About this task
Of the entries below, return exactly those lines that fall between the one containing "Crea tu setup de gaming" and the one containing "je gezondheid en", the two end lines included.

Data provided
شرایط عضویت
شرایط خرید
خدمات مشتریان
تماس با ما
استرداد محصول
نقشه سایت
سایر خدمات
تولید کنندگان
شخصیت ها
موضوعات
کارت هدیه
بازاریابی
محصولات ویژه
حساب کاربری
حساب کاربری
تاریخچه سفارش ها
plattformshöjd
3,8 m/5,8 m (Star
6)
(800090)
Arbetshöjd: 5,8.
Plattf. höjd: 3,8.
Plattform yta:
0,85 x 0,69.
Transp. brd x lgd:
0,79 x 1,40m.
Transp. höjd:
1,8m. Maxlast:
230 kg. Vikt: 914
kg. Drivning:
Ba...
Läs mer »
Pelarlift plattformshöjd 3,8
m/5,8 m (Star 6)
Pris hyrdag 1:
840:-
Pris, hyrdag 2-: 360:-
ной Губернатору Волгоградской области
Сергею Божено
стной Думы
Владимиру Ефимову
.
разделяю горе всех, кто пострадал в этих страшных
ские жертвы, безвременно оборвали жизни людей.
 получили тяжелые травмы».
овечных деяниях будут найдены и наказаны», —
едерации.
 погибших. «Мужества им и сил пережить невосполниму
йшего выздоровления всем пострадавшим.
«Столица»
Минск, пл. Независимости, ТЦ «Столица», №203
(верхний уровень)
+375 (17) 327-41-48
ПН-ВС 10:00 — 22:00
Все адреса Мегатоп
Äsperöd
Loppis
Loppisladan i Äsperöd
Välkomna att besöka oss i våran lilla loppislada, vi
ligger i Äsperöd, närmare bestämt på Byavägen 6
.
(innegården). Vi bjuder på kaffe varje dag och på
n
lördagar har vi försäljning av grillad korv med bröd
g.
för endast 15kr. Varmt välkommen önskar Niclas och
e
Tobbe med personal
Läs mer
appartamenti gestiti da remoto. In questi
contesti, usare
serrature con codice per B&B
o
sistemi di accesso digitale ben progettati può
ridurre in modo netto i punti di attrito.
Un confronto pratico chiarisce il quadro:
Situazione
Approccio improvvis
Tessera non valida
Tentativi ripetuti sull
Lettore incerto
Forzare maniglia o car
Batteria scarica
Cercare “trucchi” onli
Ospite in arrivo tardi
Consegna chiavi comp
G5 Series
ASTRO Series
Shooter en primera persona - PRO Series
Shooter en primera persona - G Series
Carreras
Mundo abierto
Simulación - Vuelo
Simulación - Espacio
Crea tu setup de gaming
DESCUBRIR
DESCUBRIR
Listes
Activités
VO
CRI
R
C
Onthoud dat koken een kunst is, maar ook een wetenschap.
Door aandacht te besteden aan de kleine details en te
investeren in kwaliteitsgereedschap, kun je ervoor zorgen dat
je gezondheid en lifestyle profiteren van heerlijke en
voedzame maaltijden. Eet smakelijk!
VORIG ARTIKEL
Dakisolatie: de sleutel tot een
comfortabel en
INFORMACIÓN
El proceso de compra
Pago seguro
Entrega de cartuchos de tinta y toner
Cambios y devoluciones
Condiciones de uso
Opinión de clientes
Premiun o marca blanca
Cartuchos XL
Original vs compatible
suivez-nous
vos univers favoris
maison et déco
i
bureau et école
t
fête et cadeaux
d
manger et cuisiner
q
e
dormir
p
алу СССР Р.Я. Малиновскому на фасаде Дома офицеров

Answer box
Crea tu setup de gaming
DESCUBRIR
DESCUBRIR
Listes
Activités
VO
CRI
R
C
Onthoud dat koken een kunst is, maar ook een wetenschap.
Door aandacht te besteden aan de kleine details en te
investeren in kwaliteitsgereedschap, kun je ervoor zorgen dat
je gezondheid en lifestyle profiteren van heerlijke en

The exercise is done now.